Linux

How to remove duplicate files without wasting time

Marco Fioretti provides some code snippets to streamline the search and removal of duplicate files on your computer.

Duplicate files can enter in your computer in many ways. No matter how it happened, they should be removed as soon as possible. Waste is waste: why should you tolerate it? It's not just a matter of principle: duplicates make your backups, not to mention indexing with Nepomuk or similar engines, take more time than it's really necessary. So let's get rid of them.

First, let's find which files are duplicates

Whenever I want to find and remove duplicate files automatically I run two scripts in sequence. The first is the one that actually finds which files are copies of each other. I use for this task this small gem by J. Elonen, pasted here for your convenience:

  #! /bin/bash
  OUTF=rem-duplicates.sh;
  echo "#! /bin/sh" > $OUTF;
  echo ""                >> $OUTF;
  find "$@" -type f -print0 | xargs -0 -n1 md5sum | sort --key=1,32 | uniq -w 32 -d --all-repeated=separate | sed -r 's/^[0-9a-f]*( )*//;s/([^a-zA-Z0-9./_-])/\\\1/g;s/(.+)/#rm \1/' >> $OUTF;
  chmod a+x $OUTF

In this script, which I call find_dupes.sh, all the real black magic happens in the sixth line. The original page explains all the details, but here is, in synthesis, what happens: first, xargs calculates the MD5 checksum of all the files found in all the folders passed as arguments to the script. Next, sort and uniq extract all the elements that have a common checksum (and are, therefore, copies of the same file) and build a sequence of shell commands to remove them. Several options inside the script, explained in the original page, make sure that things will work even if you have file names with spaces or non ASCII characters. The result is something like this (from a test run made on purpose for this article):

  [marco@polaris ~]$ find_dupes.sh /home/master_backups/rule /tmp/rule/
  [marco@polaris ~]$ more rem-duplicates.sh
  #! /bin/sh
  #rm /home/master_backups/rule/rule_new/old/RULE/public_html/en/test/makefile.pl
  #rm /tmp/rule/bis/rule_new/old/RULE/public_html/en/test/makefile.pl
  #rm /tmp/rule/rule_new/old/RULE/public_html/en/test/makefile.pl
  #rm /tmp/rule/zzz/rule_new/old/RULE/public_html/en/test/makefile.pl
  #all other duplicates...
As you can see, the script does find the duplicates (in the sample listing above, there are four copies of makefile.pl in three different folders) but lets you decide which one to keep and which ones to remove, that is, which lines you should manually uncomment before executing rem-duplicates.sh. This manual editing can consume so much time you'll feel like throwing the computer out of the window and going fishing.
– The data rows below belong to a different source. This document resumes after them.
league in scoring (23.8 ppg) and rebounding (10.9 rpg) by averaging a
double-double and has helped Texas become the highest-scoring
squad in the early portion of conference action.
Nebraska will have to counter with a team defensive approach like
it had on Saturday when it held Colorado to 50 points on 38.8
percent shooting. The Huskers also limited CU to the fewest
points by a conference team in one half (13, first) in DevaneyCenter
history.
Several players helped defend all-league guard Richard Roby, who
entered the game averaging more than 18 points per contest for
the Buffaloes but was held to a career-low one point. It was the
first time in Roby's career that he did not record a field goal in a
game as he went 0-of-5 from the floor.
Luckily, at least in my experience, this is almost never necessary. In practically all the cases in which I have needed to find and remove duplicates so far, there always was:

  • one original folder,(/home/master_backups/" in this example) whose content should remain untouched.
  • all the unnecessary copies scattered over many other, more or less temporary folders and subfolders (that, in our exercise, all are inside /tmp/rule/).
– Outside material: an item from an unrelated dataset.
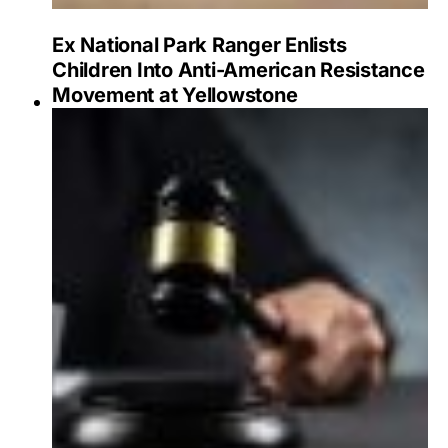
Ex National Park Ranger Enlists
Children Into Anti-American Resistance
Movement at Yellowstone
If that's the case, there's no problem to massage the output of the first script to generate another one that will leave alone the first copy in the master folder and remove all the others. There are many ways to do this. Years ago, I put together these few lines of Perl to do it and they serve me well, but you're welcome to suggest your preferred alternative in the comments:

  1 #! /usr/bin/perl
  2
  3 use strict;
  4 undef $/;
  5 my $ALL = <>;
  6 my @BLOCKS = split (/\n\n/, $ALL);
  7
  8    foreach my $BLOCKS (@BLOCKS) {
  9      my @I_FILE = split (/\n/, $BLOCKS);
  10    my $I;
  11    for ($I = 1; $I <= $#I_FILE; $I++) {
  12           substr($I_FILE[$I], 0,1) = '     ';
  13           }
  14   print join("\n", @I_FILE), "\n\n";
  15 }

This code puts all the text received from the standard input inside $ALL, and then splits it in @BLOCKS, using two consecutives newlines as blocks separator (line 6). Every element of each block is then split in one array of single lines (@I_FILE in line 9). Next, the first character of all but the first element of that array (which, if you've been paying attention, was the shell comment character, '#') is replaced by four white spaces. One would be enough, but code indentation is nice, isn't it?
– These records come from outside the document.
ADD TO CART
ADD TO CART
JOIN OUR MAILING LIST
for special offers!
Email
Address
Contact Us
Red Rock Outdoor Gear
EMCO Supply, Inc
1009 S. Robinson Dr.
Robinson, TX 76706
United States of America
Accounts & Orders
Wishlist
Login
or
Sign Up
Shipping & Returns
When you run this second script (I call it dup_selector.pl) on the output of the first one, here's what you get:

  [marco@polaris ~]mce_markernbsp; ./new_dup_selector.pl rem-duplicates.sh > remove_copies.sh
  [marco@polaris ~]mce_markernbsp; more remove_copies.sh
  #! /bin/sh
  #rm /home/master_backups/rule/rule_new/old/RULE/public_html/en/test/makefile.pl
       rm /tmp/rule/bis/rule_new/old/RULE/public_html/en/test/makefile.pl
       rm /tmp/rule/rule_new/old/RULE/public_html/en/test/makefile.pl
       rm /tmp/rule/zzz/rule_new/old/RULE/public_html/en/test/makefile.pl
  ....

Which is exactly what we wanted, right? If the master folder doesn't have a name that puts it as the first element, you can temporarily change its name to something that will, like /home/0. What's left? Oh, yes, cleaning up! After you've executed remove_copies.sh, /tmp/rule will contain plenty of empty directories, that you want to remove before going there with your file manager and look at what's left without wasting time by looking inside empty boxes.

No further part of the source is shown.